In the following days, most Twitter and Facebook users across the political divide argued that the tech-savvy Mr Mbaru deserved the TNA ticket to go against ODM's equally tech-savvy Mr Kidero.
This way, whatever the outcome during the general election, Nairobi would be in safe hands.
On nomination day, though, Mr Mbaru lost to Mr Waititu by more than 11,000 votes.
Many Nairobians were outraged and took to social media to ventilate.
That is how Mr Waititu's name ended up trending on Twitter.
But the reason why Twitter's favourite candidate lost is pretty simple.
Those who vouched for Mr Mbaru on social media were nowhere near the polling stations.Craze for shopping malls
Traditionally, most people in Kenya's growing middle class do not participate in party primaries.

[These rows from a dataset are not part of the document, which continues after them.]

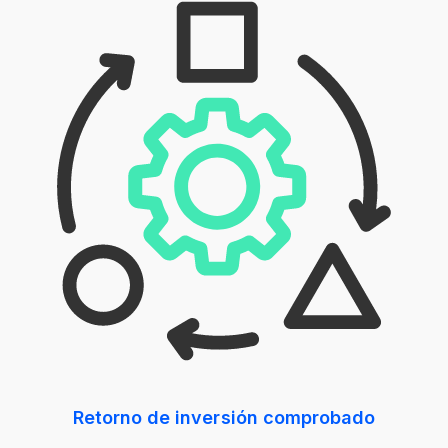
Retorno de inversión comprobado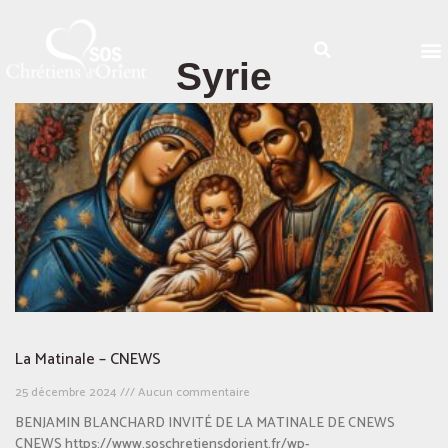
Syrie
La Matinale – CNEWS
25 décembre 2024
Aucun commentaire
BENJAMIN BLANCHARD INVITÉ DE LA MATINALE DE CNEWS
CNEWS https://www.soschretiensdorient.fr/wp-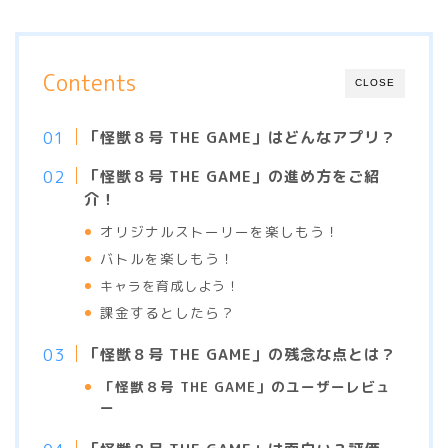
Contents
CLOSE
「怪獣８号 THE GAME」はどんなアプリ？
「怪獣８号 THE GAME」の進め方をご紹
介！
オリジナルストーリーを楽しもう！
バトルを楽しもう！
キャラを育成しよう！
課金するとしたら？
「怪獣８号 THE GAME」の残念な点とは？
「怪獣８号 THE GAME」のユーザーレビュ
ー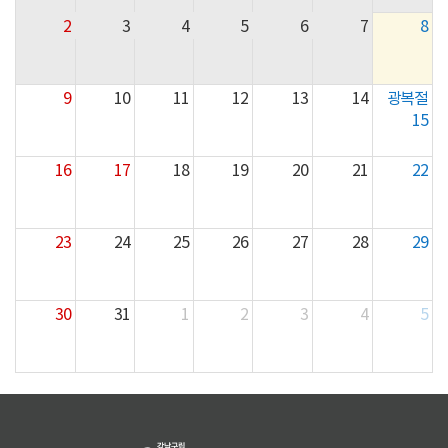
2
3
4
5
6
7
8
9
10
11
12
13
14
광복절
15
16
17
18
19
20
21
22
23
24
25
26
27
28
29
30
31
1
2
3
4
5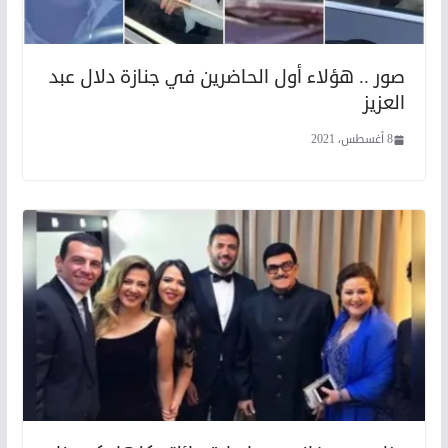
صور .. هؤلاء أول الحاضرين في جنازة دلال عبد
العزيز
8 أغسطس، 2021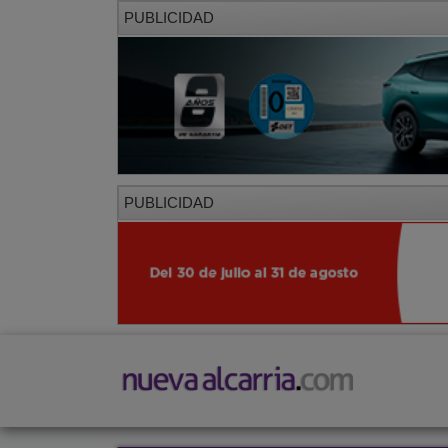
PUBLICIDAD
PUBLICIDAD
PORTADA
LOCAL
PROVINCIA
SOCIED
CORREDOR
Restaurantes
Los sabores de mi tierra
Rest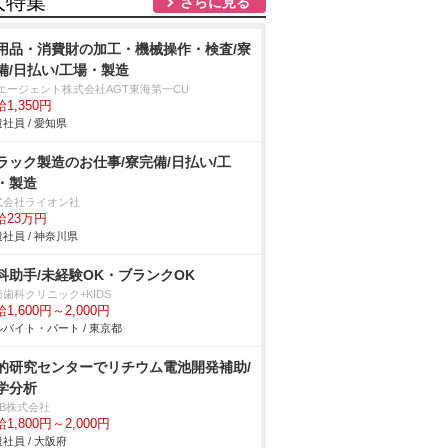
人特集
さらに見る
用品・消費財の加工・機械操作・検査/寮
備/日払い/工場・製造
Tエージェント株式会社AGT東海第一CU
1,350円
社員 / 愛知県
ラック製造のお仕事/寮完備/日払い/工
・製造
式会社ライオン社
給23万円
社員 / 神奈川県
科助手/未経験OK・ブランクOK
歯科クリニック+KIDS
1,600円～2,000円
バイト・パート / 東京都
的研究センターでリチウム電池開発補助/
学分析
DB株式会社
1,800円～2,000円
社員 / 大阪府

The nomination rules dictate that one must be a registered party member to participate.
Since political parties are fashioned along ethnic lines - and because the middle class do not want to be branded as tribal - they often refuse to register as party members.
On the flipside, those in poorer communities do not mind being party members.
Election in numbers
- 14 million registered voters
- Eight presidential candidates
- 99,000 police officers being deployed
- First election under new constitution
- Winning presidential candidates need 50% of vote + 25% in half of 47 counties
- Voters will get ballot papers for six different elections
- 100,000 people still living in camps after violence followed 2007 poll
- Uhuru Kenyatta among the favourites despite facing trial at the ICC, where he is accused of crimes against humanity over last election
The poor will also endure extreme weather conditions to nominate their preferred candidate.
Often, the bait is a few hundred Kenyan shillings (up to £3.80; $5.80), which would not excite the middle class.
Those in the middle class will often give up after a few minutes and then tweet their frustration from the comfort of their living rooms or offices.
Unlike the general election, the nomination day is not a public holiday.
It would seem absurd to seek a day off to participate in party primaries.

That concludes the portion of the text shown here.